- [Directions]
All records need to be reproduced exactly. Keep every word as it is.

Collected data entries
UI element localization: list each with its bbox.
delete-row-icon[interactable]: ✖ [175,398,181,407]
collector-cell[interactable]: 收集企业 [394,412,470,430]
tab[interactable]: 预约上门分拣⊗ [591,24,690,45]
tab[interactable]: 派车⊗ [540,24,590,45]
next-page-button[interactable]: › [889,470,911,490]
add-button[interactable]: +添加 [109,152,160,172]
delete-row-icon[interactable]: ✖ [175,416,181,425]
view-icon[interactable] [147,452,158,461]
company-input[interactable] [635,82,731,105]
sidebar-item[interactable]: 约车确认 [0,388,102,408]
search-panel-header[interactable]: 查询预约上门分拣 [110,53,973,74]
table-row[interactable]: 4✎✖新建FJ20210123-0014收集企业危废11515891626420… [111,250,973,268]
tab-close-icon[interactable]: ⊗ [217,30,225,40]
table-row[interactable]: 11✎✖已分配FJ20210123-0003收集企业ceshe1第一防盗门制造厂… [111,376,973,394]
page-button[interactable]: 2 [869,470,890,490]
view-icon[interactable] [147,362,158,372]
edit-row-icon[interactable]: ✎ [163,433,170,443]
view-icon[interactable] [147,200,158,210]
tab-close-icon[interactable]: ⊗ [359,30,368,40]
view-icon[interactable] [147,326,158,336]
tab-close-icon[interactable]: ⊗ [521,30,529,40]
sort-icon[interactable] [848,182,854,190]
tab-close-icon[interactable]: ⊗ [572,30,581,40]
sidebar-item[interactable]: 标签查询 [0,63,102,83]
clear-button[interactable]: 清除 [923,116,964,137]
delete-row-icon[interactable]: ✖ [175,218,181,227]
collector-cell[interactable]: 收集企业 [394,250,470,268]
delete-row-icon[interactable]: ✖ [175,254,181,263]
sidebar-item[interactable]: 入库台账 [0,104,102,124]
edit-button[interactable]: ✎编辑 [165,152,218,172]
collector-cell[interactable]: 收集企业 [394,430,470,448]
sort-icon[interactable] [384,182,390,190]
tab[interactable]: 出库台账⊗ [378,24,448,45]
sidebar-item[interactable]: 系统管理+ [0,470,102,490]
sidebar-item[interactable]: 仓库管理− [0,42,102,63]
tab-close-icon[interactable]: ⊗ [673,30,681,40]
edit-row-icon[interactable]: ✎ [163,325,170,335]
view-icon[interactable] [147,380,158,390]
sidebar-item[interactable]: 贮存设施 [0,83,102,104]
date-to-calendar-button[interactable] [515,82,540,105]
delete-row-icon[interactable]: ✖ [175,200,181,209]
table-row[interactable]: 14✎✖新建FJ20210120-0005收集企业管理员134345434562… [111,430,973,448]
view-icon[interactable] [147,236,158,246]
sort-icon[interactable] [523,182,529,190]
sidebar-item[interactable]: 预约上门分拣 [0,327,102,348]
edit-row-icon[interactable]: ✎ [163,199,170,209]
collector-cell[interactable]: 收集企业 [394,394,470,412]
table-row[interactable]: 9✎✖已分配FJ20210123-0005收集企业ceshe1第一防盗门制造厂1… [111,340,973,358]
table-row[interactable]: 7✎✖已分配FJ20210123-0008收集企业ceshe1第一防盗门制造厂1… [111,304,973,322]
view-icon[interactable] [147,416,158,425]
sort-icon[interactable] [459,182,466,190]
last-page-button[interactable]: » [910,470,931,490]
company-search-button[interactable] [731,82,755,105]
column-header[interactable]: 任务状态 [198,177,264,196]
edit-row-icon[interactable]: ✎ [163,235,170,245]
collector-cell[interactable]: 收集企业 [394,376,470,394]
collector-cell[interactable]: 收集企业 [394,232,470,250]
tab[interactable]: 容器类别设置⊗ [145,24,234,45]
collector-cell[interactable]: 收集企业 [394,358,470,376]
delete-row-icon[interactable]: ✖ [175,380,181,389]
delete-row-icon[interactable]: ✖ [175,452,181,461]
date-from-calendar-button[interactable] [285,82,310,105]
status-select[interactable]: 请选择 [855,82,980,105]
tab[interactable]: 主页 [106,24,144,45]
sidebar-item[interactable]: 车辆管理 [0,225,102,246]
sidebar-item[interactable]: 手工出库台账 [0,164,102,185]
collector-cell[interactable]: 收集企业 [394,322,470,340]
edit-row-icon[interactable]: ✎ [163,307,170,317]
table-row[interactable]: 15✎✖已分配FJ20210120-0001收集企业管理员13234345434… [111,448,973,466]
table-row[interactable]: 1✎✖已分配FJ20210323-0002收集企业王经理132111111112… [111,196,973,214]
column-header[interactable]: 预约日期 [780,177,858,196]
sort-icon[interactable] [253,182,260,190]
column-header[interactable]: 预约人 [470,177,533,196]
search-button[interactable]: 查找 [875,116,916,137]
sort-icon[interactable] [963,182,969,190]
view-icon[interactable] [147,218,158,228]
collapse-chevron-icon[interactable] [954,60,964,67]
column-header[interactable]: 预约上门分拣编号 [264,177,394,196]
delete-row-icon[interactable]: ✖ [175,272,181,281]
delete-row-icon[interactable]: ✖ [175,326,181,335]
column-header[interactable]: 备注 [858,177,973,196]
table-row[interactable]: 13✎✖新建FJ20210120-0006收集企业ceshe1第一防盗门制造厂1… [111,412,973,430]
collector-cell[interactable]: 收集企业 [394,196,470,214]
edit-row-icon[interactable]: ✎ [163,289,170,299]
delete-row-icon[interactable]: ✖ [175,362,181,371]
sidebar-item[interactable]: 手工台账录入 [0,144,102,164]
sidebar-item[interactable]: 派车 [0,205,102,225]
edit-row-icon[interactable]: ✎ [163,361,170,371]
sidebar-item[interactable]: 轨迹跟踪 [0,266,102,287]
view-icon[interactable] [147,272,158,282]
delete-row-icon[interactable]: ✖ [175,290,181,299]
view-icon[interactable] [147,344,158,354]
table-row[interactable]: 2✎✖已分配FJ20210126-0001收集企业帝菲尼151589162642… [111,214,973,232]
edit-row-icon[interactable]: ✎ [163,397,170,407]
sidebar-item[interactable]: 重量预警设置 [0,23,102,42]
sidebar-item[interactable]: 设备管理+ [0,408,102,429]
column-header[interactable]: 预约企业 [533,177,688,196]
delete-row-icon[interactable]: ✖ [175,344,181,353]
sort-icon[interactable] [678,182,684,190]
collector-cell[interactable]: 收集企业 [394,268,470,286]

- [Written answer]
UI element localization: list each with its bbox.
delete-row-icon[interactable]: ✖ [175,398,181,407]
collector-cell[interactable]: 收集企业 [394,412,470,430]
tab[interactable]: 预约上门分拣⊗ [591,24,690,45]
tab[interactable]: 派车⊗ [540,24,590,45]
next-page-button[interactable]: › [889,470,911,490]
add-button[interactable]: +添加 [109,152,160,172]
delete-row-icon[interactable]: ✖ [175,416,181,425]
view-icon[interactable] [147,452,158,461]
company-input[interactable] [635,82,731,105]
sidebar-item[interactable]: 约车确认 [0,388,102,408]
search-panel-header[interactable]: 查询预约上门分拣 [110,53,973,74]
table-row[interactable]: 4✎✖新建FJ20210123-0014收集企业危废11515891626420… [111,250,973,268]
tab-close-icon[interactable]: ⊗ [217,30,225,40]
table-row[interactable]: 11✎✖已分配FJ20210123-0003收集企业ceshe1第一防盗门制造厂… [111,376,973,394]
page-button[interactable]: 2 [869,470,890,490]
view-icon[interactable] [147,362,158,372]
edit-row-icon[interactable]: ✎ [163,433,170,443]
view-icon[interactable] [147,200,158,210]
tab-close-icon[interactable]: ⊗ [359,30,368,40]
view-icon[interactable] [147,326,158,336]
tab-close-icon[interactable]: ⊗ [521,30,529,40]
sort-icon[interactable] [848,182,854,190]
tab-close-icon[interactable]: ⊗ [572,30,581,40]
sidebar-item[interactable]: 标签查询 [0,63,102,83]
clear-button[interactable]: 清除 [923,116,964,137]
delete-row-icon[interactable]: ✖ [175,218,181,227]
collector-cell[interactable]: 收集企业 [394,250,470,268]
delete-row-icon[interactable]: ✖ [175,254,181,263]
sidebar-item[interactable]: 入库台账 [0,104,102,124]
edit-button[interactable]: ✎编辑 [165,152,218,172]
collector-cell[interactable]: 收集企业 [394,430,470,448]
sort-icon[interactable] [384,182,390,190]
tab[interactable]: 出库台账⊗ [378,24,448,45]
sidebar-item[interactable]: 系统管理+ [0,470,102,490]
sidebar-item[interactable]: 仓库管理− [0,42,102,63]
tab-close-icon[interactable]: ⊗ [673,30,681,40]
edit-row-icon[interactable]: ✎ [163,325,170,335]
view-icon[interactable] [147,380,158,390]
sidebar-item[interactable]: 贮存设施 [0,83,102,104]
date-to-calendar-button[interactable] [515,82,540,105]
delete-row-icon[interactable]: ✖ [175,200,181,209]
table-row[interactable]: 14✎✖新建FJ20210120-0005收集企业管理员134345434562… [111,430,973,448]
view-icon[interactable] [147,236,158,246]
sort-icon[interactable] [523,182,529,190]
sidebar-item[interactable]: 预约上门分拣 [0,327,102,348]
edit-row-icon[interactable]: ✎ [163,199,170,209]
collector-cell[interactable]: 收集企业 [394,394,470,412]
table-row[interactable]: 9✎✖已分配FJ20210123-0005收集企业ceshe1第一防盗门制造厂1… [111,340,973,358]
table-row[interactable]: 7✎✖已分配FJ20210123-0008收集企业ceshe1第一防盗门制造厂1… [111,304,973,322]
view-icon[interactable] [147,416,158,425]
sort-icon[interactable] [459,182,466,190]
last-page-button[interactable]: » [910,470,931,490]
company-search-button[interactable] [731,82,755,105]
column-header[interactable]: 任务状态 [198,177,264,196]
edit-row-icon[interactable]: ✎ [163,235,170,245]
collector-cell[interactable]: 收集企业 [394,376,470,394]
collector-cell[interactable]: 收集企业 [394,232,470,250]
tab[interactable]: 容器类别设置⊗ [145,24,234,45]
collector-cell[interactable]: 收集企业 [394,358,470,376]
delete-row-icon[interactable]: ✖ [175,380,181,389]
delete-row-icon[interactable]: ✖ [175,452,181,461]
date-from-calendar-button[interactable] [285,82,310,105]
status-select[interactable]: 请选择 [855,82,980,105]
tab[interactable]: 主页 [106,24,144,45]
sidebar-item[interactable]: 车辆管理 [0,225,102,246]
sidebar-item[interactable]: 手工出库台账 [0,164,102,185]
collector-cell[interactable]: 收集企业 [394,322,470,340]
edit-row-icon[interactable]: ✎ [163,307,170,317]
table-row[interactable]: 15✎✖已分配FJ20210120-0001收集企业管理员13234345434… [111,448,973,466]
table-row[interactable]: 1✎✖已分配FJ20210323-0002收集企业王经理132111111112… [111,196,973,214]
column-header[interactable]: 预约日期 [780,177,858,196]
sort-icon[interactable] [253,182,260,190]
column-header[interactable]: 预约人 [470,177,533,196]
search-button[interactable]: 查找 [875,116,916,137]
sort-icon[interactable] [963,182,969,190]
view-icon[interactable] [147,218,158,228]
collapse-chevron-icon[interactable] [954,60,964,67]
column-header[interactable]: 预约上门分拣编号 [264,177,394,196]
delete-row-icon[interactable]: ✖ [175,272,181,281]
delete-row-icon[interactable]: ✖ [175,326,181,335]
column-header[interactable]: 备注 [858,177,973,196]
table-row[interactable]: 13✎✖新建FJ20210120-0006收集企业ceshe1第一防盗门制造厂1… [111,412,973,430]
collector-cell[interactable]: 收集企业 [394,196,470,214]
edit-row-icon[interactable]: ✎ [163,289,170,299]
delete-row-icon[interactable]: ✖ [175,362,181,371]
sidebar-item[interactable]: 手工台账录入 [0,144,102,164]
sidebar-item[interactable]: 派车 [0,205,102,225]
edit-row-icon[interactable]: ✎ [163,361,170,371]
sidebar-item[interactable]: 轨迹跟踪 [0,266,102,287]
view-icon[interactable] [147,272,158,282]
delete-row-icon[interactable]: ✖ [175,290,181,299]
view-icon[interactable] [147,344,158,354]
table-row[interactable]: 2✎✖已分配FJ20210126-0001收集企业帝菲尼151589162642… [111,214,973,232]
edit-row-icon[interactable]: ✎ [163,397,170,407]
sidebar-item[interactable]: 重量预警设置 [0,23,102,42]
sidebar-item[interactable]: 设备管理+ [0,408,102,429]
column-header[interactable]: 预约企业 [533,177,688,196]
delete-row-icon[interactable]: ✖ [175,344,181,353]
sort-icon[interactable] [678,182,684,190]
collector-cell[interactable]: 收集企业 [394,268,470,286]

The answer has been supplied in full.